# The task:
Below are entries; output exactly the lines from the one with "personal gain than public service." to the one with "suffering. The people", both included, and nothing else.

== Listed entries

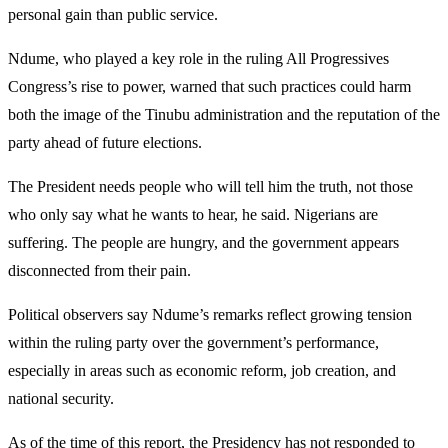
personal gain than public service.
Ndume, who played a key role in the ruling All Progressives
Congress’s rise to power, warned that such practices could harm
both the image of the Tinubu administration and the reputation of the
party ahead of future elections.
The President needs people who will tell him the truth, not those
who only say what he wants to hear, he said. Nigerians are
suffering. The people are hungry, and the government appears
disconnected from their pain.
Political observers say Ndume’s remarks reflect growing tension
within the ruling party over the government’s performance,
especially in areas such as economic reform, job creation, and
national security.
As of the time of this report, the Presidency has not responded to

====
== Listed entries

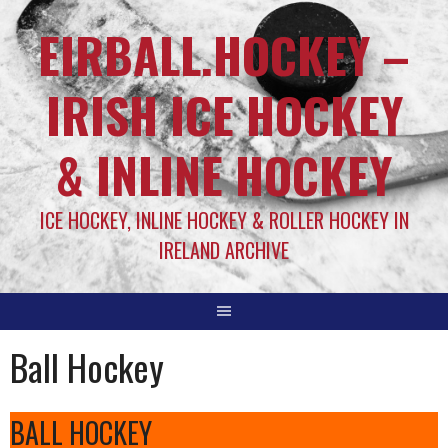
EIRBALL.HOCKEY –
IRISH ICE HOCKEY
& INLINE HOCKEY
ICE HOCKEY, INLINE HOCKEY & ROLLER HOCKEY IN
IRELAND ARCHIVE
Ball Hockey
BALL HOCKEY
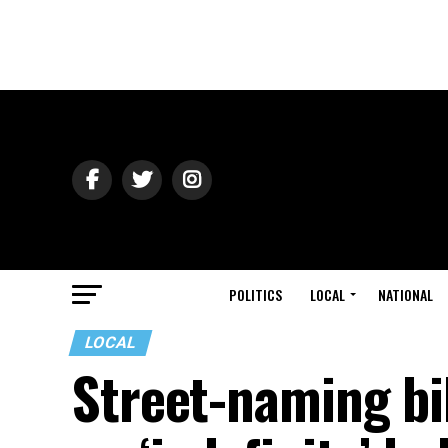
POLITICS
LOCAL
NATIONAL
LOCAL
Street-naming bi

====
== Listed entries

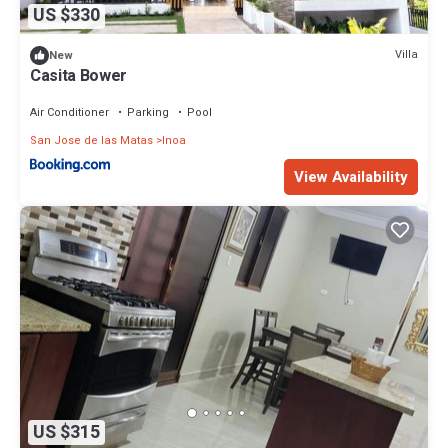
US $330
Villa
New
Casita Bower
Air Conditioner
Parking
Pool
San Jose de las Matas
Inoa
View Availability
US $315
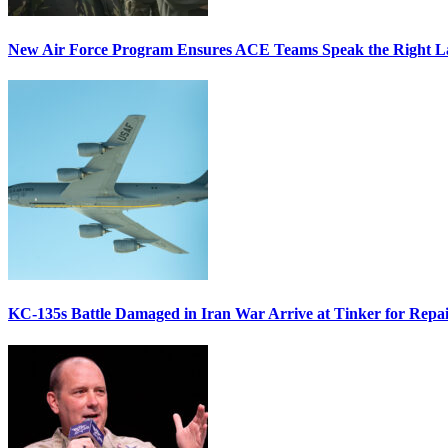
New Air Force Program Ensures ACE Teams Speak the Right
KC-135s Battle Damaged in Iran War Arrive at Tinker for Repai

====

# Response box:
personal gain than public service.
Ndume, who played a key role in the ruling All Progressives
Congress’s rise to power, warned that such practices could harm
both the image of the Tinubu administration and the reputation of the
party ahead of future elections.
The President needs people who will tell him the truth, not those
who only say what he wants to hear, he said. Nigerians are
suffering. The people are hungry, and the government appears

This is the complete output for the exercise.